### Exercise directions
From top to bottom, return the listing exactly as it appears, omitting its images.

### Provided records
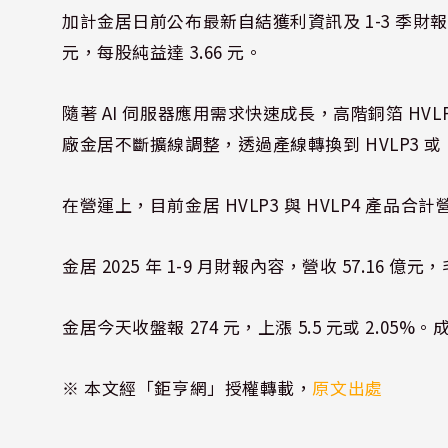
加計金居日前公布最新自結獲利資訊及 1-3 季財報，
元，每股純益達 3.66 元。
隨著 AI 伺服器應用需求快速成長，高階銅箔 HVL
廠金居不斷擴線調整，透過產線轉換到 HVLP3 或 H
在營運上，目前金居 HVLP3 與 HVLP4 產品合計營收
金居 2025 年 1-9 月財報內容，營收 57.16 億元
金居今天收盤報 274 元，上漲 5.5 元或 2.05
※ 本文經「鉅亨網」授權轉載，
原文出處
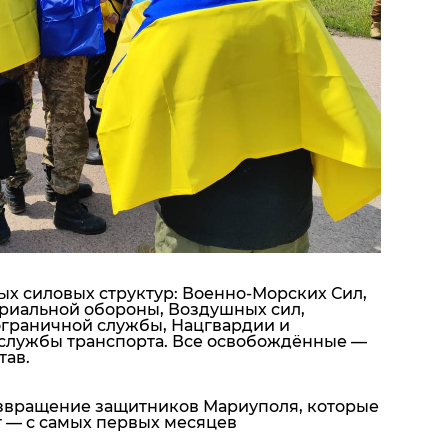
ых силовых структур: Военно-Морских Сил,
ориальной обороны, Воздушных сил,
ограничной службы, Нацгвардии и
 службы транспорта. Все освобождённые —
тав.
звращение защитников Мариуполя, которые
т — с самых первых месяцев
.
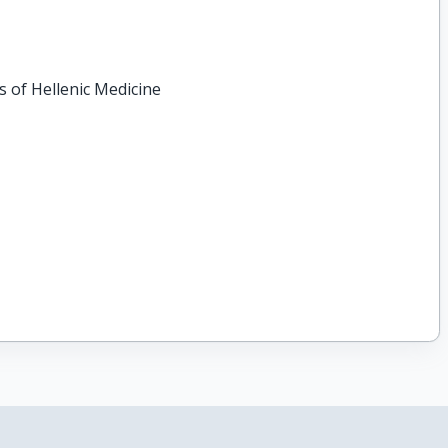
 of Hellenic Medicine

### Result
加計金居日前公布最新自結獲利資訊及 1-3 季財報，
元，每股純益達 3.66 元。
隨著 AI 伺服器應用需求快速成長，高階銅箔 HVL
廠金居不斷擴線調整，透過產線轉換到 HVLP3 或 H
在營運上，目前金居 HVLP3 與 HVLP4 產品合計營收
金居 2025 年 1-9 月財報內容，營收 57.16 億元
金居今天收盤報 274 元，上漲 5.5 元或 2.05
※ 本文經「鉅亨網」授權轉載，
原文出處
ых силовых структур: Военно-Морских Сил,
ориальной обороны, Воздушных сил,
ограничной службы, Нацгвардии и
 службы транспорта. Все освобождённые —
тав.
звращение защитников Мариуполя, которые
т — с самых первых месяцев
.
 of Hellenic Medicine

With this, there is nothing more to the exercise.